Ainsi, le temps a vu s’installer les écoles spécialisée comme Furntech, à Georgetown, l’unique école sud-africaine pour le design des meubles, l’Académie des Beaux Art de Kinshasa, en RDC, ou l’Ecole National des Art de Dakar, au Sénégal, formant aux Arts plastiques (peinture, sculpture, céramique, dinanderie, restauration et conservation des oeuvres d’art, …), et aux Arts graphiques (architecture d’intérieure, communication visuelle, photographie et design).

Académie des Beaux Arts de Kinshasa, République Démocratique du Congo

Par ailleurs, en écho aux traditions de transmission connues, les showrooms et ateliers de créateurs offrent des programmes d’apprentissages riches et diverses. Les designers, eux même formés sur le tas ou arborant des diplômes, prennent sous leurs ailes de jeunes apprentis n’ayant pas trouvé leur voie dans le système d’éducation général, ou des passionnés, diplômés assoiffés de découverte, de collaborations, et de perfectionnement.

Dans cette optique, en 2016, naissait le Club des Métiers d’Art et d’Artisanat de Baguida, une commune dans la périphérie de Lomé, au Togo. Fondée par Mablé Agbodan, designer et artisan d’intérieur spécialisée dans l’artisanat de luxe, cet atelier unique est destiné à accueillir une trentaine d’artisans diplômés et triés sur le volet, en quête de renouvellement, d’innovation haut de gamme, de création éco-responsable, de sensibilisation à des perceptions nouvelles, et de participation à la préservation de techniques traditionnelles oubliées.
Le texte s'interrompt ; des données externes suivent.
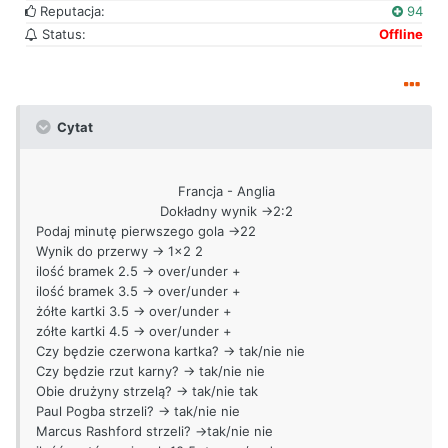
Reputacja:
94
Status:
Offline
Cytat
Francja - Anglia
Dokładny wynik ->2:2
Podaj minutę pierwszego gola ->22
Wynik do przerwy -> 1x2 2
ilość bramek 2.5 -> over/under +
ilość bramek 3.5 -> over/under +
żółte kartki 3.5 -> over/under +
zółte kartki 4.5 -> over/under +
Czy będzie czerwona kartka? -> tak/nie nie
Czy będzie rzut karny? -> tak/nie nie
Obie drużyny strzelą? -> tak/nie tak
Paul Pogba strzeli? -> tak/nie nie
Marcus Rashford strzeli? ->tak/nie nie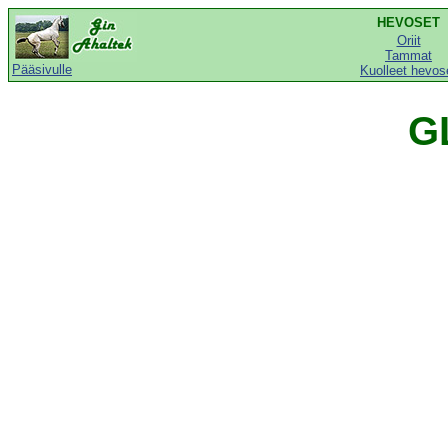
HEVOSET
Oriit
Tammat
Pääsivulle
Kuolleet hevos
G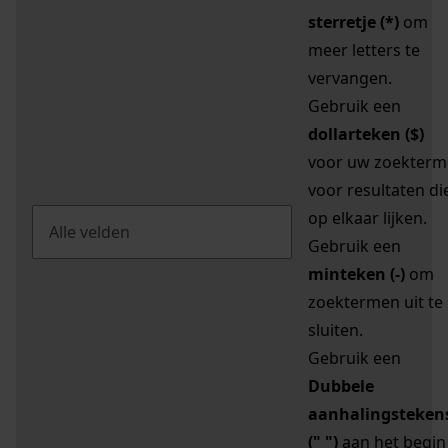
sterretje (*)
om
meer letters te
vervangen.
Gebruik een
dollarteken ($)
voor uw zoekterm
voor resultaten di
op elkaar lijken.
Gebruik een
minteken (-)
om
zoektermen uit te
sluiten.
Gebruik een
Dubbele
aanhalingsteken
(" ")
aan het begin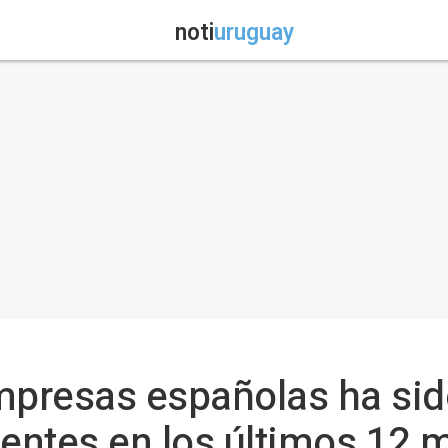
noti
uruguay
mpresas españolas ha sid
uentes en los últimos 12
Club des métiers (2016) créé par Mablé Agbodan

Par ailleurs, des centres, associations et fondations s’engagent pour la conservation du patrimoine africain en formant des hommes et des femmes aux dessous de la maroquinerie, du macramé, du perlage, du tissage, de la teinture, des arts du mobilier, de la céramique et bien d’autres. A l’image de la Fondation Jean Félicien Gacha au Cameroun, du Centre d’ébénisterie et de menuiserie Georges Ghandour d’Abidjan, en Côte d’Ivoire ou de la Fondation Olorun de Ouagadougou, au Burkina Faso.
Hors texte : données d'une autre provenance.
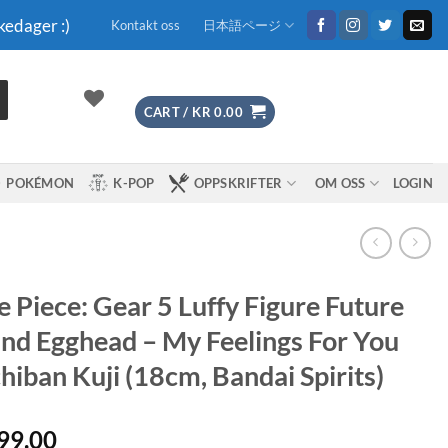
kedager :)
Kontakt oss
日本語ページ
CART /
KR
0.00
POKÉMON
K-POP
OPPSKRIFTER
OM OSS
LOGIN
 Piece: Gear 5 Luffy Figure Future
and Egghead – My Feelings For You
chiban Kuji (18cm, Bandai Spirits)
99.00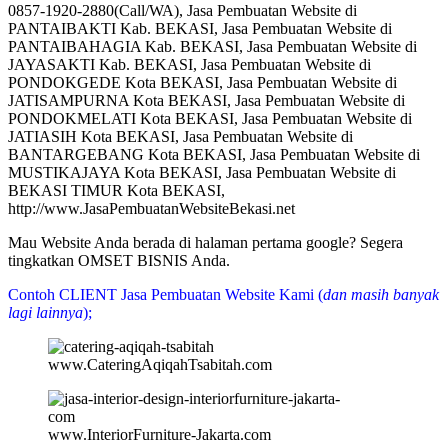
0857-1920-2880(Call/WA), Jasa Pembuatan Website di
PANTAIBAKTI Kab. BEKASI, Jasa Pembuatan Website di
PANTAIBAHAGIA Kab. BEKASI, Jasa Pembuatan Website di
JAYASAKTI Kab. BEKASI, Jasa Pembuatan Website di
PONDOKGEDE Kota BEKASI, Jasa Pembuatan Website di
JATISAMPURNA Kota BEKASI, Jasa Pembuatan Website di
PONDOKMELATI Kota BEKASI, Jasa Pembuatan Website di
JATIASIH Kota BEKASI, Jasa Pembuatan Website di
BANTARGEBANG Kota BEKASI, Jasa Pembuatan Website di
MUSTIKAJAYA Kota BEKASI, Jasa Pembuatan Website di
BEKASI TIMUR Kota BEKASI,
http://www.JasaPembuatanWebsiteBekasi.net
Mau Website Anda berada di halaman pertama google? Segera
tingkatkan OMSET BISNIS Anda.
Contoh CLIENT Jasa Pembuatan Website Kami (
dan masih banyak
lagi lainnya
);
www.CateringAqiqahTsabitah.com
www.InteriorFurniture-Jakarta.com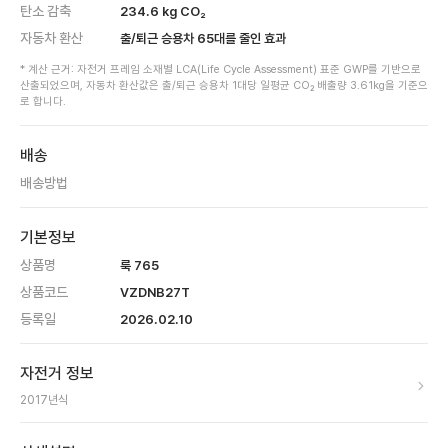
탄소 감축
234.6
kg CO₂
자동차 환산
출/퇴근 승용차
65
대를 줄인 효과
* 계산 근거: 자전거 프레임 소재별 LCA(Life Cycle Assessment) 표준 GWP를 기반으로
산출되었으며, 자동차 환산값은 출/퇴근 승용차 1대당 일평균 CO₂ 배출량 3.61kg을 기준으
로 합니다.
배송
배송방법
기본정보
상품명
룩 765
상품코드
VZDNB27T
등록일
2026.02.10
자전거 정보
2017
년식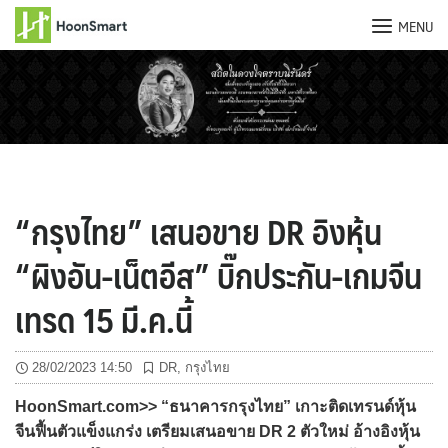
MENU
Skip
to
content
“กรุงไทย” เสนอขาย DR อิงหุ้น
“ผิงอัน-เน็ตอีส” บิ๊กประกัน-เกมจีน
เทรด 15 มี.ค.นี้
28/02/2023 14:50
DR
,
กรุงไทย
HoonSmart.com>> “ธนาคารกรุงไทย” เกาะติดเทรนด์หุ้น
จีนฟื้นตัวแข็งแกร่ง เตรียมเสนอขาย DR 2 ตัวใหม่ อ้างอิงหุ้น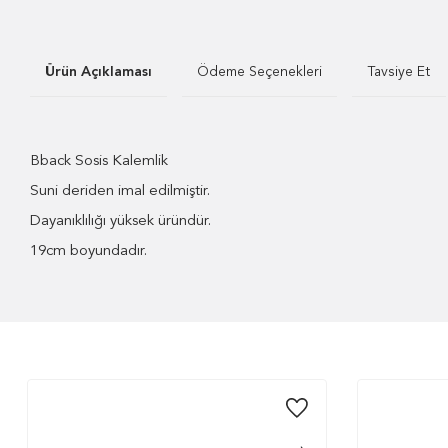
Ürün Açıklaması
Ödeme Seçenekleri
Tavsiye Et
Bback Sosis Kalemlik
Suni deriden imal edilmiştir.
Dayanıklılığı yüksek üründür.
19cm boyundadır.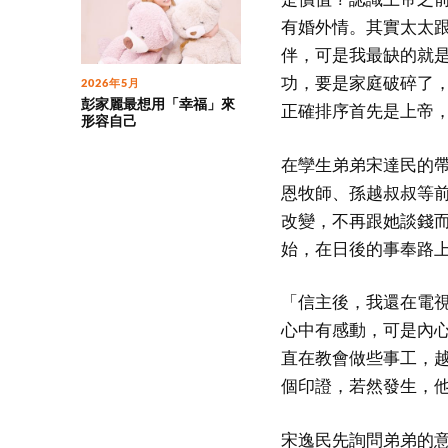
有婚外情。其實太太
伴，可是我最缺的就
功，要是家庭破碎了
2026年5月
彭家麗最想用「幸福」來
正確排序首先是上帝
形容自己
在孿生弟弟宋達民的帶
恩牧師、孫越叔叔等
改變，不再跟她談錢
始，在日後的事奉路
「信主後，我還在電
心中有感動，可是內
直在教會做些事工，
個印證，若然發生，
宋逸民先詢問弟弟的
Enfin, il est nécessaire de souligner le développement du compagnonnage international. Il s’agit du temps pendant lequel un artisan sorti d’apprentissage jouit de l’accompagnement et des conseils d’un maître d’art afin d’en devenir un lui-même. Des échanges entre la France et des pays d’Afrique francophone comme le Gabon, le Mali, le Burkina Faso, le Sénégal, Madagascar, le Congo ou encore le Cameroun ont été instaurés, depuis 2008, dans un souci d’ouverture au monde, de renforcement de compétences et d’amélioration des produits existants.

UNE VOIE  SEMÉE D’EMBÛCHES

Bien qu’il soit établi avec certitude que la transmission des savoir-faire africains est un enjeu majeur pour la préservation du patrimoine culturel, ainsi que pour l’essor économique de certains pays, les métiers de l’artisanat souffrent d’une image peu attractive aux yeux d’une jeunesse africaine pour laquelle succès ne rime pas avec travaux manuels.

Ce manque d’engouement, les difficultés de rentabilité, d’expansion et d’autonomie des artisans africains viennent entraver les processus de transmission à travers le continent.

In fine, malgré la structuration professionnelle et le décloisonnement progressif du secteur, la transmission des savoir-faire doit relever de nombreux défis afin d’éviter la disparition de techniques et de connaissances rares.